Phase 2 trial of the novel multi-receptor tyrosine kinase inhibitor sitravatinib in well-differentiated/dedifferentiated liposarcoma.

Abstract

TPS11082 Background: Well-differentiated/dedifferentiated liposarcoma (WD/DD LPS) is a sarcoma subtype of adipocytic origin characterized by amplification of cyclin dependent kinase 4 (CDK4) and MDM2. WD/DD LPS is resistant to chemotherapy and success with CDK4 inhibitors is limited. We recently characterized the landscape of activated receptor tyrosine kinases (RTKs) and intracellular signaling pathways finding marked heterogeneity by sarcoma subtype [Patwardhan et al. Oncotarget 2016;7(4)]. In WD/DD LPS cell lines, phosphorylated (p) IGF1-R, MET and PDGFRb are strongly expressed. Selective siRNA knockdown of expression of 1 or more of these RTKs inhibited growth of WD/DD LPS cell lines.

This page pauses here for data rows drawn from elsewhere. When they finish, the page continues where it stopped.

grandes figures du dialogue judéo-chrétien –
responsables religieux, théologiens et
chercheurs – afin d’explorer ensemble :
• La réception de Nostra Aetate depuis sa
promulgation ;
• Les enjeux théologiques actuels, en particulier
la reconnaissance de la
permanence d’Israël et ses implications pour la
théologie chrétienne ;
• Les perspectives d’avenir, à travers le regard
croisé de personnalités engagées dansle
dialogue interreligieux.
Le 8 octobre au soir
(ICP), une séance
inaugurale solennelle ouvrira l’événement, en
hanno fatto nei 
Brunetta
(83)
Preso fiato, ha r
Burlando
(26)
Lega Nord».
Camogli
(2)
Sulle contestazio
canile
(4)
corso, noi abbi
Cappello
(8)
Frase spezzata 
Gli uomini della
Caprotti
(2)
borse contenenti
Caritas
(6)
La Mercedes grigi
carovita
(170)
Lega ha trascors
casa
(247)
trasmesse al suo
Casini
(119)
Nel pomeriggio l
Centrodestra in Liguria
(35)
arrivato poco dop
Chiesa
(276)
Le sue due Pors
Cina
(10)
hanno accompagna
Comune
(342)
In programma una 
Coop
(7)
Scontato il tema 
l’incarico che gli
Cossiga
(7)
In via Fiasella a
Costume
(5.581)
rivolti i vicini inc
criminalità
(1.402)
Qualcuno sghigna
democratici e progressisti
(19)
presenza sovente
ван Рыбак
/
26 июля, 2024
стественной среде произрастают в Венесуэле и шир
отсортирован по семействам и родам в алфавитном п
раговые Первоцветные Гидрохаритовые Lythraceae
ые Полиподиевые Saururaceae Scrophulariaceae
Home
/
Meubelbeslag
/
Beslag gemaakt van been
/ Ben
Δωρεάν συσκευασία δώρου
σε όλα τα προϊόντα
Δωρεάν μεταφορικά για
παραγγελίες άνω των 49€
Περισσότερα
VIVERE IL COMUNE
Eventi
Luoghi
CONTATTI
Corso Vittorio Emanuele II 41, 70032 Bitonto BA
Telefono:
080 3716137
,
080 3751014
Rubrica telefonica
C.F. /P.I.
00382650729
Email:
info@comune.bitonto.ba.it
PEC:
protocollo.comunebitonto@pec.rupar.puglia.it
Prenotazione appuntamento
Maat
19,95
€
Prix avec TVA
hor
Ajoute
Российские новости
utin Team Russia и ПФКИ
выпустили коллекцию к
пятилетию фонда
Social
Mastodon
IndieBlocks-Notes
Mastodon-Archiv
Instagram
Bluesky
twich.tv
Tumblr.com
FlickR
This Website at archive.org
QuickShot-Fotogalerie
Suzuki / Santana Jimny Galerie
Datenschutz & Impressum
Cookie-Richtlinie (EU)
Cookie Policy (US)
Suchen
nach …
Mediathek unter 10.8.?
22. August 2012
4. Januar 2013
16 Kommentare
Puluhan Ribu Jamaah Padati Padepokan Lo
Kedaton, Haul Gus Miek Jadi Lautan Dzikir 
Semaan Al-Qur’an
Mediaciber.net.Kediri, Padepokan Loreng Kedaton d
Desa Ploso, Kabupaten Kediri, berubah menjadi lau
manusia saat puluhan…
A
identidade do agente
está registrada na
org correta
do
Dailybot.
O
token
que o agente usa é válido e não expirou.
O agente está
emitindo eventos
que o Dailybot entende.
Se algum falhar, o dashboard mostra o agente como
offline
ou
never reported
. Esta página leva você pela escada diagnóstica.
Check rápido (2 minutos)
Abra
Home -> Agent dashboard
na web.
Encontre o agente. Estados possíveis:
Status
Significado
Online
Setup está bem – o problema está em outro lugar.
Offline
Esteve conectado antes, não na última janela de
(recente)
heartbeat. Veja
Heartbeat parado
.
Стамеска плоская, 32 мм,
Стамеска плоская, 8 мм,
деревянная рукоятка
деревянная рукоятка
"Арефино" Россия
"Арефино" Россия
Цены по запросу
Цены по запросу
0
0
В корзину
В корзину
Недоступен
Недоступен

Sitravatinib (S) is a novel inhibitor of a broad panel of related RTKs. We showed that S abrogates expression of p-RTKs, including IGF1-R, MET and PDGFRb, at low nanomolar concentrations and potently inhibits proliferation of WD/DD LPS cell lines, where anti-proliferative effects of S were superior to other RTK inhibitors including imatinib, crizotinib and pazopanib. S suppressed tumor growth in vivo in WD/DD LPS . A phase 1 trial of S in solid tumors showed clinical activity in WD/DD LPS. Recommended phase 2 dose was 150 mg/day. As there are no approved RTK inhibitors for adipocytic sarcomas, and based on these findings, we initiated a phase 2 trial of S in WD/DD LPS. Methods: This is a single-arm open-label multi-center Simon 2 stage phase II trial of S in 29 patients (pts) with advanced WD/DD LPS who failed 1 prior therapy and show disease progression before enrollment. Pts receive S 150 mg orally daily continuously. Primary endpoint is the progression free rate at 12 weeks (PFR12) versus historical controls. The design has power of 85% to show improvement in PFR12 from 20% (inactive) to 40% (active) with α = 0.10. Secondary endpoints are ORR, PFS and safety. A subset of pts undergo baseline and on-treatment biopsies and reverse phase protein array used to measure changes in expression of p-RTKs and signaling pathway proteins with confirmation by immunoblot. Genomic landscape of these tumors will be analyzed by next generation sequencing. The study opened in 1/2017. Clinical trial information: NCT02978859.